- Listed records
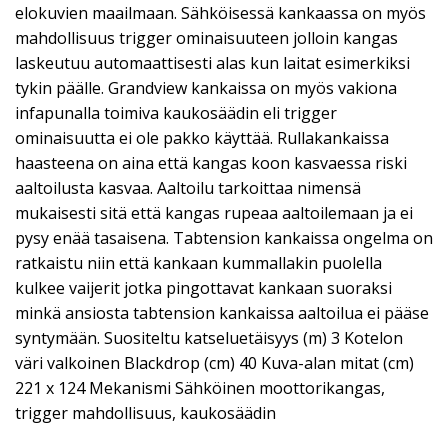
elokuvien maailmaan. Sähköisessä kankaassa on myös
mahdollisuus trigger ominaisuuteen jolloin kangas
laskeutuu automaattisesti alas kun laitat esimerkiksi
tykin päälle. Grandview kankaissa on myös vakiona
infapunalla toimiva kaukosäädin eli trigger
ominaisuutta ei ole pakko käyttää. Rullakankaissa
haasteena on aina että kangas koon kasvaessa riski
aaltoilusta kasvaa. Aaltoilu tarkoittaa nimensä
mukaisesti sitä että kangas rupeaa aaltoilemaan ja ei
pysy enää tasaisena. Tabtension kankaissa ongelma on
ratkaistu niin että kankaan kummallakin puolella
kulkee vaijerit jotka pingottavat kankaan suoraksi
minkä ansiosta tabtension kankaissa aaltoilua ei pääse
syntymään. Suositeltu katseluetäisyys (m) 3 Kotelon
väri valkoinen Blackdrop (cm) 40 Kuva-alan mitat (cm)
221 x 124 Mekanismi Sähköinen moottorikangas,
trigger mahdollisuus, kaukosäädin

...

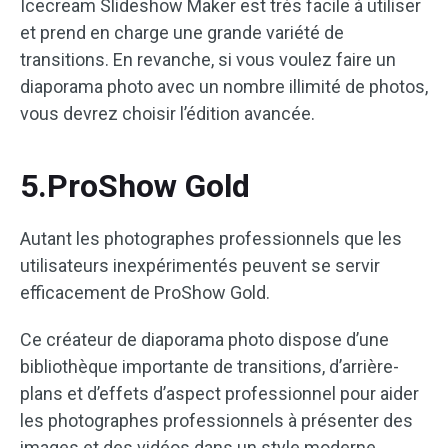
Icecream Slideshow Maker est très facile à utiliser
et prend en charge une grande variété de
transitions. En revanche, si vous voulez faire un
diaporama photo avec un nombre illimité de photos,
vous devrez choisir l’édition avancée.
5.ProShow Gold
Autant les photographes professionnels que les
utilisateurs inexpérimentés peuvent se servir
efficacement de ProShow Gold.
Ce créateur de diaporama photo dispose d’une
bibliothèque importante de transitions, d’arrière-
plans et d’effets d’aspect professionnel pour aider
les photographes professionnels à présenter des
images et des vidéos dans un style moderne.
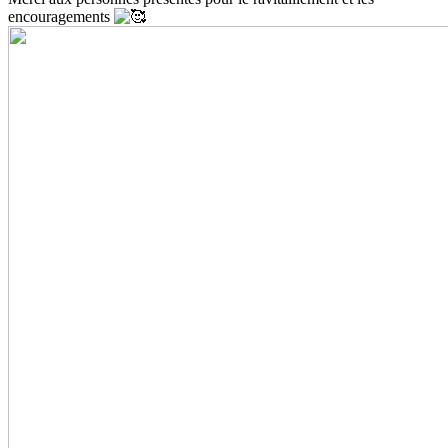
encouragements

---

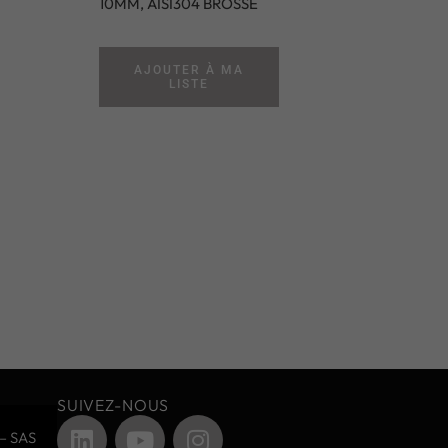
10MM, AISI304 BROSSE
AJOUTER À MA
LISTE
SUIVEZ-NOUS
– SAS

- Exercise objective
Please transcribe only the lines in the records above running from the line that has "väri valkoinen Blackdrop" through the line that has "trigger mahdollisuus, kaukosäädin", both included, exactly as they appear.

- Response to this task
väri valkoinen Blackdrop (cm) 40 Kuva-alan mitat (cm)
221 x 124 Mekanismi Sähköinen moottorikangas,
trigger mahdollisuus, kaukosäädin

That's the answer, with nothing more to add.